As described above, the embodiments of the invention may be embodied in the form of computer-implemented processes and apparatuses for practicing those processes. Embodiments of the invention may also be embodied in the form of computer program code containing instructions embodied in tangible media, such as floppy diskettes, CD-ROMs, hard drives, or any other computer-readable storage medium, wherein, when the computer program code is loaded into and executed by a computer, the computer becomes an apparatus for practicing the invention. The present invention can also be embodied in the form of computer program code, for example, whether stored in a storage medium, loaded into and/or executed by a computer, or transmitted over some transmission medium, such as over electrical wiring or cabling, through fiber optics, or via electromagnetic radiation, wherein, when the computer program code is loaded into and executed by a computer, the computer becomes an apparatus for practicing the invention. When implemented on a general-purpose microprocessor, the computer program code segments configure the microprocessor to create specific logic circuits.

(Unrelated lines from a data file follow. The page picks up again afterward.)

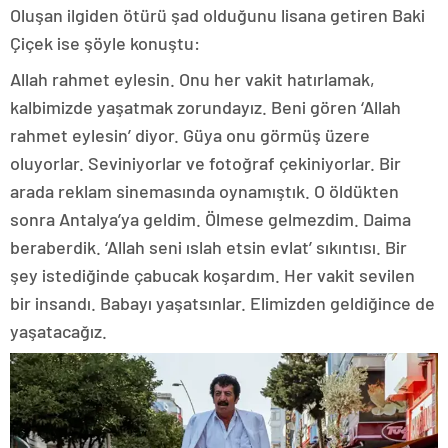
Oluşan ilgiden ötürü şad olduğunu lisana getiren Baki
Çiçek ise şöyle konuştu:
Allah rahmet eylesin. Onu her vakit hatırlamak,
kalbimizde yaşatmak zorundayız. Beni gören ‘Allah
rahmet eylesin’ diyor. Güya onu görmüş üzere
oluyorlar. Seviniyorlar ve fotoğraf çekiniyorlar. Bir
arada reklam sinemasında oynamıştık. O öldükten
sonra Antalya’ya geldim. Ölmese gelmezdim. Daima
beraberdik. ‘Allah seni ıslah etsin evlat’ sıkıntısı. Bir
şey istediğinde çabucak koşardım. Her vakit sevilen
bir insandı. Babayı yaşatsınlar. Elimizden geldiğince de
yaşatacağız.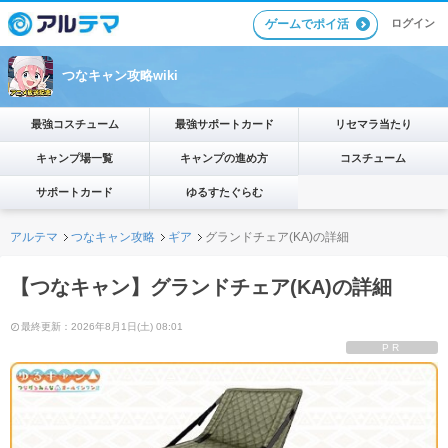
ゲームでポイ活
ログイン
つなキャン攻略wiki
最強コスチューム
最強サポートカード
リセマラ当たり
キャンプ場一覧
キャンプの進め方
コスチューム
サポートカード
ゆるすたぐらむ
アルテマ
つなキャン攻略
ギア
グランドチェア(KA)の詳細
【つなキャン】グランドチェア(KA)の詳細
最終更新：2026年8月1日(土) 08:01
PR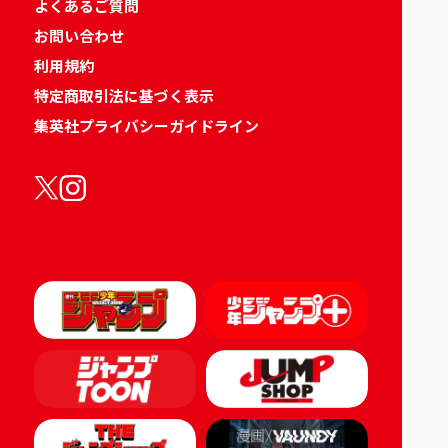
よくあるご質問
お問い合わせ
利用規約
特定商取引法に基づく表示
集英社プライバシーガイドライン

While the invention has been described with reference to exemplary embodiments, it will be understood by those skilled in the art that various changes may be made and equivalents may be substituted for elements thereof without departing from the scope of the invention. In addition, many modifications may be made to adapt a particular situation or material to the teachings of the invention without departing from the essential scope thereof. Therefore, it is intended that the invention not be limited to the particular embodiment disclosed as the best mode contemplated for carrying out this invention, but that the invention will include all embodiments falling within the scope of the appended claims. Moreover, the use of the terms first, second, etc. do not denote any order or importance, but rather the terms first, second, etc. are used to distinguish one element from another.